Exercise brief: Write out all the data again, exactly as it stands.
BEGIN Records for processing
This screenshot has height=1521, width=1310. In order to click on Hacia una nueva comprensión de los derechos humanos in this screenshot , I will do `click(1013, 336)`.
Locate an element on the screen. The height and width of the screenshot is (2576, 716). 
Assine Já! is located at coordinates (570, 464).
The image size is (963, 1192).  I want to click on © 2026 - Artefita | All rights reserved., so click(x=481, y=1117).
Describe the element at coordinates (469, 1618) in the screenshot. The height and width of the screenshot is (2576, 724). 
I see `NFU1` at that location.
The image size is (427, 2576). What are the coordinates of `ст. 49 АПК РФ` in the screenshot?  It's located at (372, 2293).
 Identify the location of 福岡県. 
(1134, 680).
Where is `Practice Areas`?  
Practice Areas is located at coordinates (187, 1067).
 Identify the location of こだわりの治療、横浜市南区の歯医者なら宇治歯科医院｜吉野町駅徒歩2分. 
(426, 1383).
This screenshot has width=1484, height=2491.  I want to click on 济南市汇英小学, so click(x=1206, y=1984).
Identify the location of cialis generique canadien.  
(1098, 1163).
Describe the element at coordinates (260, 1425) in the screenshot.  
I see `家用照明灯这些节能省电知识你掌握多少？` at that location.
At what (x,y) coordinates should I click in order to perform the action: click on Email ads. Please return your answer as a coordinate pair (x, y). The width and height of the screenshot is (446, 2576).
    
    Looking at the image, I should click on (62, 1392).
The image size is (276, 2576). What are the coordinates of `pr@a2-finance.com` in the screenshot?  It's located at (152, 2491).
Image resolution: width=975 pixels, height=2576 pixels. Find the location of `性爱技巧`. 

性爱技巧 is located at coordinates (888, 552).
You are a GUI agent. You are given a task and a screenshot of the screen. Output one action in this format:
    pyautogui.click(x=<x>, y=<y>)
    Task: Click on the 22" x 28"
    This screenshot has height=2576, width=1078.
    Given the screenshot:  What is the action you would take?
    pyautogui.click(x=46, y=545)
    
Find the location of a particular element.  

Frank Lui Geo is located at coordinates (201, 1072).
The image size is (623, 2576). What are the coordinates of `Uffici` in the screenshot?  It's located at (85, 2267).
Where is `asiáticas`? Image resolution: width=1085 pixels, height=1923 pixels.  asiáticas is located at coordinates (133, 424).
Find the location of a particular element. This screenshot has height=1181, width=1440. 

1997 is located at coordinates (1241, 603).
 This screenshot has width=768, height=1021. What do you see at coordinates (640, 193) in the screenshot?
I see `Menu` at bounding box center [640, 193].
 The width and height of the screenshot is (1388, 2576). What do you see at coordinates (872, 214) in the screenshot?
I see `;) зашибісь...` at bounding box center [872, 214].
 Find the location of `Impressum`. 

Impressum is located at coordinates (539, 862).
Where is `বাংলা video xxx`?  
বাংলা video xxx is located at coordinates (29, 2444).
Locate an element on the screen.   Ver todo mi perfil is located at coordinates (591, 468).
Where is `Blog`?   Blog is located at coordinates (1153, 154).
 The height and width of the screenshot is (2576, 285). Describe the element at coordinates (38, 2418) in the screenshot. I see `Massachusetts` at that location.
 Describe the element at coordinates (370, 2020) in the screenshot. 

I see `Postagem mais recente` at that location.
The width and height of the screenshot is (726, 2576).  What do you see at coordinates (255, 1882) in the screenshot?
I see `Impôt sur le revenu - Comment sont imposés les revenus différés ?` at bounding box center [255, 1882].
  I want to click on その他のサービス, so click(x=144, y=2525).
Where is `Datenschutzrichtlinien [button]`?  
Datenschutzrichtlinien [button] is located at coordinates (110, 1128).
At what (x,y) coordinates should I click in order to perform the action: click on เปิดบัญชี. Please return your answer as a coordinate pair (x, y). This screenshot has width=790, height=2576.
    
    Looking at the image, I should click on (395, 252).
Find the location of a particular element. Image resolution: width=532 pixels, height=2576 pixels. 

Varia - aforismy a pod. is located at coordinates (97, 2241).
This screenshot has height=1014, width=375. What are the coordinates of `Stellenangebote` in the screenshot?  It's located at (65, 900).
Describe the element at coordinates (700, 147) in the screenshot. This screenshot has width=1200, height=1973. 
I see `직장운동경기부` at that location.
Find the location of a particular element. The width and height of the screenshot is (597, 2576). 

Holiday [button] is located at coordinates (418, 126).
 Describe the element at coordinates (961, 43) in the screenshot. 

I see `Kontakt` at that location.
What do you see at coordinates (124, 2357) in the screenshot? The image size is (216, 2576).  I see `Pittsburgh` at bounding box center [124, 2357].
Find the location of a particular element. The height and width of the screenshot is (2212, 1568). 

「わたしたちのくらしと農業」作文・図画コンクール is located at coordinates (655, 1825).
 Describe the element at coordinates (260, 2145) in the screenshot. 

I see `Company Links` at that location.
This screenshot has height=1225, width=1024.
END Records for processing
Solution:
This screenshot has height=1521, width=1310. In order to click on Hacia una nueva comprensión de los derechos humanos in this screenshot , I will do `click(1013, 336)`.
Locate an element on the screen. The height and width of the screenshot is (2576, 716). 
Assine Já! is located at coordinates (570, 464).
The image size is (963, 1192).  I want to click on © 2026 - Artefita | All rights reserved., so click(x=481, y=1117).
Describe the element at coordinates (469, 1618) in the screenshot. The height and width of the screenshot is (2576, 724). 
I see `NFU1` at that location.
The image size is (427, 2576). What are the coordinates of `ст. 49 АПК РФ` in the screenshot?  It's located at (372, 2293).
 Identify the location of 福岡県. 
(1134, 680).
Where is `Practice Areas`?  
Practice Areas is located at coordinates (187, 1067).
 Identify the location of こだわりの治療、横浜市南区の歯医者なら宇治歯科医院｜吉野町駅徒歩2分. 
(426, 1383).
This screenshot has width=1484, height=2491.  I want to click on 济南市汇英小学, so click(x=1206, y=1984).
Identify the location of cialis generique canadien.  
(1098, 1163).
Describe the element at coordinates (260, 1425) in the screenshot.  
I see `家用照明灯这些节能省电知识你掌握多少？` at that location.
At what (x,y) coordinates should I click in order to perform the action: click on Email ads. Please return your answer as a coordinate pair (x, y). The width and height of the screenshot is (446, 2576).
    
    Looking at the image, I should click on (62, 1392).
The image size is (276, 2576). What are the coordinates of `pr@a2-finance.com` in the screenshot?  It's located at (152, 2491).
Image resolution: width=975 pixels, height=2576 pixels. Find the location of `性爱技巧`. 

性爱技巧 is located at coordinates (888, 552).
You are a GUI agent. You are given a task and a screenshot of the screen. Output one action in this format:
    pyautogui.click(x=<x>, y=<y>)
    Task: Click on the 22" x 28"
    This screenshot has height=2576, width=1078.
    Given the screenshot:  What is the action you would take?
    pyautogui.click(x=46, y=545)
    
Find the location of a particular element.  

Frank Lui Geo is located at coordinates (201, 1072).
The image size is (623, 2576). What are the coordinates of `Uffici` in the screenshot?  It's located at (85, 2267).
Where is `asiáticas`? Image resolution: width=1085 pixels, height=1923 pixels.  asiáticas is located at coordinates (133, 424).
Find the location of a particular element. This screenshot has height=1181, width=1440. 

1997 is located at coordinates (1241, 603).
 This screenshot has width=768, height=1021. What do you see at coordinates (640, 193) in the screenshot?
I see `Menu` at bounding box center [640, 193].
 The width and height of the screenshot is (1388, 2576). What do you see at coordinates (872, 214) in the screenshot?
I see `;) зашибісь...` at bounding box center [872, 214].
 Find the location of `Impressum`. 

Impressum is located at coordinates (539, 862).
Where is `বাংলা video xxx`?  
বাংলা video xxx is located at coordinates (29, 2444).
Locate an element on the screen.   Ver todo mi perfil is located at coordinates (591, 468).
Where is `Blog`?   Blog is located at coordinates (1153, 154).
 The height and width of the screenshot is (2576, 285). Describe the element at coordinates (38, 2418) in the screenshot. I see `Massachusetts` at that location.
 Describe the element at coordinates (370, 2020) in the screenshot. 

I see `Postagem mais recente` at that location.
The width and height of the screenshot is (726, 2576).  What do you see at coordinates (255, 1882) in the screenshot?
I see `Impôt sur le revenu - Comment sont imposés les revenus différés ?` at bounding box center [255, 1882].
  I want to click on その他のサービス, so click(x=144, y=2525).
Where is `Datenschutzrichtlinien [button]`?  
Datenschutzrichtlinien [button] is located at coordinates (110, 1128).
At what (x,y) coordinates should I click in order to perform the action: click on เปิดบัญชี. Please return your answer as a coordinate pair (x, y). This screenshot has width=790, height=2576.
    
    Looking at the image, I should click on (395, 252).
Find the location of a particular element. Image resolution: width=532 pixels, height=2576 pixels. 

Varia - aforismy a pod. is located at coordinates (97, 2241).
This screenshot has height=1014, width=375. What are the coordinates of `Stellenangebote` in the screenshot?  It's located at (65, 900).
Describe the element at coordinates (700, 147) in the screenshot. This screenshot has width=1200, height=1973. 
I see `직장운동경기부` at that location.
Find the location of a particular element. The width and height of the screenshot is (597, 2576). 

Holiday [button] is located at coordinates (418, 126).
 Describe the element at coordinates (961, 43) in the screenshot. 

I see `Kontakt` at that location.
What do you see at coordinates (124, 2357) in the screenshot? The image size is (216, 2576).  I see `Pittsburgh` at bounding box center [124, 2357].
Find the location of a particular element. The height and width of the screenshot is (2212, 1568). 

「わたしたちのくらしと農業」作文・図画コンクール is located at coordinates (655, 1825).
 Describe the element at coordinates (260, 2145) in the screenshot. 

I see `Company Links` at that location.
This screenshot has height=1225, width=1024.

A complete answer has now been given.